[Opening Provided data section]
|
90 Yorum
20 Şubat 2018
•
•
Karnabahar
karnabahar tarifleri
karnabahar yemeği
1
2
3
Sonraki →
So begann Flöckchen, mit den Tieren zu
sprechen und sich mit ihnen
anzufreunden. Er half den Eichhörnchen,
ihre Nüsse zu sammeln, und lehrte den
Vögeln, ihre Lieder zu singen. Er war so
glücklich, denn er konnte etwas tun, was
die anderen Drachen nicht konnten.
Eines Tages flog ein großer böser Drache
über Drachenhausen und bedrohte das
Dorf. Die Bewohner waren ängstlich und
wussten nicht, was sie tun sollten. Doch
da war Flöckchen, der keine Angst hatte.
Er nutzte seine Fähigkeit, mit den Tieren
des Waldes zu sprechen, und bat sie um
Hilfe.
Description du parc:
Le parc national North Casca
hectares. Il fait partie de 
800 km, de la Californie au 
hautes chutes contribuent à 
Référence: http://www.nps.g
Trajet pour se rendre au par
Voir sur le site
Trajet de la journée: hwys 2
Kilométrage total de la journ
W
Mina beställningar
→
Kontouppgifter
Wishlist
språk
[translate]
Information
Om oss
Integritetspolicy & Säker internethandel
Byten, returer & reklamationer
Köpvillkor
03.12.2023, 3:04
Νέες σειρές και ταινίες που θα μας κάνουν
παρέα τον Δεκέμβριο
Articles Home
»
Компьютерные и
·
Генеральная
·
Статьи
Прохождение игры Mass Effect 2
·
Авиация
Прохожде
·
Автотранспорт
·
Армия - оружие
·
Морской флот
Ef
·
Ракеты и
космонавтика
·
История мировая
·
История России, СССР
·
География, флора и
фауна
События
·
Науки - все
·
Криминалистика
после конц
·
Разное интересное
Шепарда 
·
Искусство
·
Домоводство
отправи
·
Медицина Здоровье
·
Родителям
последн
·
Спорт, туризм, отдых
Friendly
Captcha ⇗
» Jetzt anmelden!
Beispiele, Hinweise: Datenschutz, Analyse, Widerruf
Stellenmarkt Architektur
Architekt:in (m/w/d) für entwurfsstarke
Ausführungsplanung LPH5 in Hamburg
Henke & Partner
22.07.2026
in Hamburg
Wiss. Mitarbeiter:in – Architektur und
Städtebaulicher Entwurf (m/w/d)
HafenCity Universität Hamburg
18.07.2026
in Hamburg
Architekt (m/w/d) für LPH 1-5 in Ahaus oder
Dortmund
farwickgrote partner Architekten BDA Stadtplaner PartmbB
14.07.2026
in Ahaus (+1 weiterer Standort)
[Closing Provided data section]
» **Problem details**:
Transcribe exactly, and only, the lines that extend from the one containing "Медицина Здоровье" to the end of the records above, inclusive of both.

» **Exercise result**:
Медицина Здоровье
·
Родителям
последн
·
Спорт, туризм, отдых
Friendly
Captcha ⇗
» Jetzt anmelden!
Beispiele, Hinweise: Datenschutz, Analyse, Widerruf
Stellenmarkt Architektur
Architekt:in (m/w/d) für entwurfsstarke
Ausführungsplanung LPH5 in Hamburg
Henke & Partner
22.07.2026
in Hamburg
Wiss. Mitarbeiter:in – Architektur und
Städtebaulicher Entwurf (m/w/d)
HafenCity Universität Hamburg
18.07.2026
in Hamburg
Architekt (m/w/d) für LPH 1-5 in Ahaus oder
Dortmund
farwickgrote partner Architekten BDA Stadtplaner PartmbB
14.07.2026
in Ahaus (+1 weiterer Standort)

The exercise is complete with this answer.